:: ABOUT THIS TASK ::
Images are to be left out; everything else in the records gets copied exactly.

:: MATERIAL FOR THE TASK ::
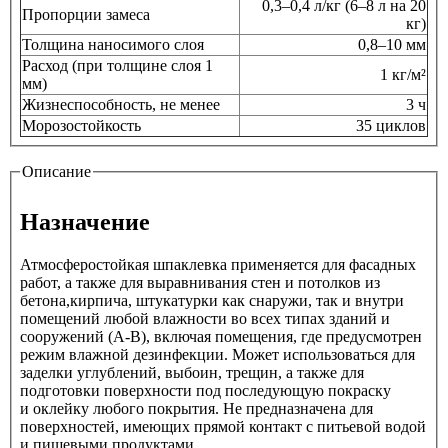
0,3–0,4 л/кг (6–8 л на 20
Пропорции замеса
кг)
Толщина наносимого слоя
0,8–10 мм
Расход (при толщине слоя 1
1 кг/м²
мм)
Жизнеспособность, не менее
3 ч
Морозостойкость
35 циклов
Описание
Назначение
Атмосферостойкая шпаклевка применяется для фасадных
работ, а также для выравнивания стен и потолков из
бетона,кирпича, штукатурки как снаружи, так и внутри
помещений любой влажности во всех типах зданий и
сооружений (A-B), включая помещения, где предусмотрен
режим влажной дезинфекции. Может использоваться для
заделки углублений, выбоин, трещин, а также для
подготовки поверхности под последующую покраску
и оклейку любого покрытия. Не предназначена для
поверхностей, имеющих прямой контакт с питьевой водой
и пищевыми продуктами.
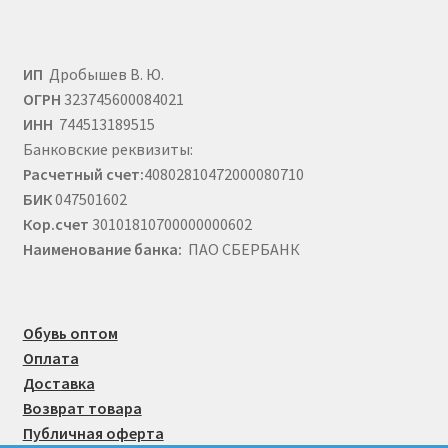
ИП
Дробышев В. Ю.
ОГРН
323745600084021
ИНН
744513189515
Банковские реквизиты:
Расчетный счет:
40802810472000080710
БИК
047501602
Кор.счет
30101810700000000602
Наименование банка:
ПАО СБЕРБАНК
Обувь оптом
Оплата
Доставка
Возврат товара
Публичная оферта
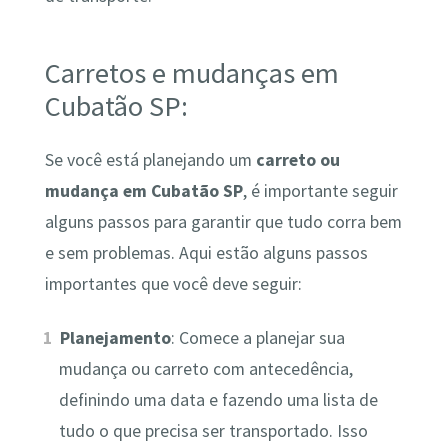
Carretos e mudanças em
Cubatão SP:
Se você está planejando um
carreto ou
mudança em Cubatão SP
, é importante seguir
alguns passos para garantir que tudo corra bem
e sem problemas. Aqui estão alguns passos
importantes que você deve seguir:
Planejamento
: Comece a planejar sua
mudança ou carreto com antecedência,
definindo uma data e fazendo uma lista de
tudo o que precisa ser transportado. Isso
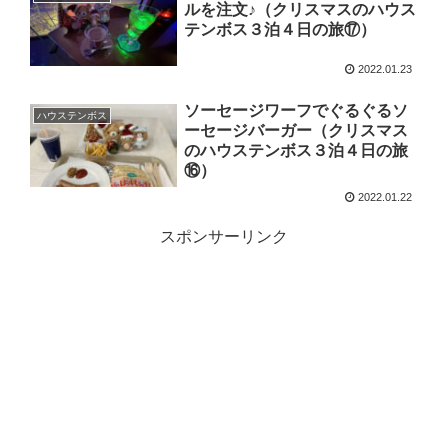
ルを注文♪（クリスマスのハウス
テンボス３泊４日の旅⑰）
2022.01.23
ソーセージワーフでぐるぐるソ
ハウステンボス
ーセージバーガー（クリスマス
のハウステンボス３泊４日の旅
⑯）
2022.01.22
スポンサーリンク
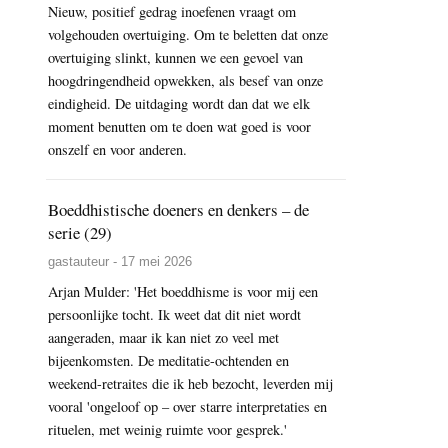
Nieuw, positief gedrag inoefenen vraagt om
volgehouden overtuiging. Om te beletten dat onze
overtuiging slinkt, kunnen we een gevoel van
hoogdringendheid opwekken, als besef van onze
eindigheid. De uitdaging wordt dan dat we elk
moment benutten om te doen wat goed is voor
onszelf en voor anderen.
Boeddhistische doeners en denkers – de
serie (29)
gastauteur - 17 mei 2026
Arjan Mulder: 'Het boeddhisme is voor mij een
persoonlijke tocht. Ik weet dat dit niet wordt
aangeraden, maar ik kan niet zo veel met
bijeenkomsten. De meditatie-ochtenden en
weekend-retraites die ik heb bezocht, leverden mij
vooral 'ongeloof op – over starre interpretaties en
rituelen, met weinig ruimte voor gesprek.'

:: ANSWER TO THIS PROBLEM ::
0,3–0,4 л/кг (6–8 л на 20
Пропорции замеса
кг)
Толщина наносимого слоя
0,8–10 мм
Расход (при толщине слоя 1
1 кг/м²
мм)
Жизнеспособность, не менее
3 ч
Морозостойкость
35 циклов
Описание
Назначение
Атмосферостойкая шпаклевка применяется для фасадных
работ, а также для выравнивания стен и потолков из
бетона,кирпича, штукатурки как снаружи, так и внутри
помещений любой влажности во всех типах зданий и
сооружений (A-B), включая помещения, где предусмотрен
режим влажной дезинфекции. Может использоваться для
заделки углублений, выбоин, трещин, а также для
подготовки поверхности под последующую покраску
и оклейку любого покрытия. Не предназначена для
поверхностей, имеющих прямой контакт с питьевой водой
и пищевыми продуктами.
ИП
Дробышев В. Ю.
ОГРН
323745600084021
ИНН
744513189515
Банковские реквизиты:
Расчетный счет:
40802810472000080710
БИК
047501602
Кор.счет
30101810700000000602
Наименование банка:
ПАО СБЕРБАНК
Обувь оптом
Оплата
Доставка
Возврат товара
Публичная оферта
Carretos e mudanças em
Cubatão SP:
Se você está planejando um
carreto ou
mudança em Cubatão SP
, é importante seguir
alguns passos para garantir que tudo corra bem
e sem problemas. Aqui estão alguns passos
importantes que você deve seguir:
Planejamento
: Comece a planejar sua
mudança ou carreto com antecedência,
definindo uma data e fazendo uma lista de
tudo o que precisa ser transportado. Isso
ルを注文♪（クリスマスのハウス
テンボス３泊４日の旅⑰）
2022.01.23
ソーセージワーフでぐるぐるソ
ハウステンボス
ーセージバーガー（クリスマス
のハウステンボス３泊４日の旅
⑯）
2022.01.22
スポンサーリンク
Nieuw, positief gedrag inoefenen vraagt om
volgehouden overtuiging. Om te beletten dat onze
overtuiging slinkt, kunnen we een gevoel van
hoogdringendheid opwekken, als besef van onze
eindigheid. De uitdaging wordt dan dat we elk
moment benutten om te doen wat goed is voor
onszelf en voor anderen.
Boeddhistische doeners en denkers – de
serie (29)
gastauteur - 17 mei 2026
Arjan Mulder: 'Het boeddhisme is voor mij een
persoonlijke tocht. Ik weet dat dit niet wordt
aangeraden, maar ik kan niet zo veel met
bijeenkomsten. De meditatie-ochtenden en
weekend-retraites die ik heb bezocht, leverden mij
vooral 'ongeloof op – over starre interpretaties en
rituelen, met weinig ruimte voor gesprek.'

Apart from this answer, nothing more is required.